* _Prompt_
The records below are to be copied exactly, with their pictures left out.

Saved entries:
BEGIN
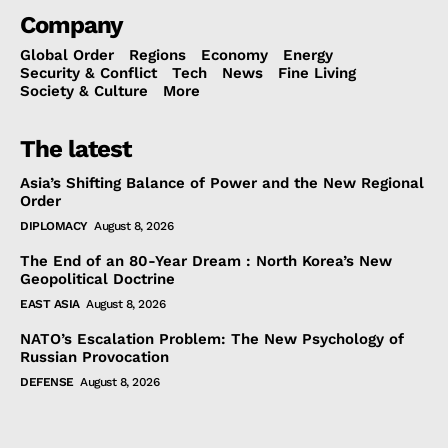
Company
Global Order
Regions
Economy
Energy
Security & Conflict
Tech
News
Fine Living
Society & Culture
More
The latest
Asia’s Shifting Balance of Power and the New Regional
Order
DIPLOMACY
August 8, 2026
The End of an 80-Year Dream : North Korea’s New
Geopolitical Doctrine
EAST ASIA
August 8, 2026
NATO’s Escalation Problem: The New Psychology of
Russian Provocation
DEFENSE
August 8, 2026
END
* _Answer box_
Company
Global Order
Regions
Economy
Energy
Security & Conflict
Tech
News
Fine Living
Society & Culture
More
The latest
Asia’s Shifting Balance of Power and the New Regional
Order
DIPLOMACY
August 8, 2026
The End of an 80-Year Dream : North Korea’s New
Geopolitical Doctrine
EAST ASIA
August 8, 2026
NATO’s Escalation Problem: The New Psychology of
Russian Provocation
DEFENSE
August 8, 2026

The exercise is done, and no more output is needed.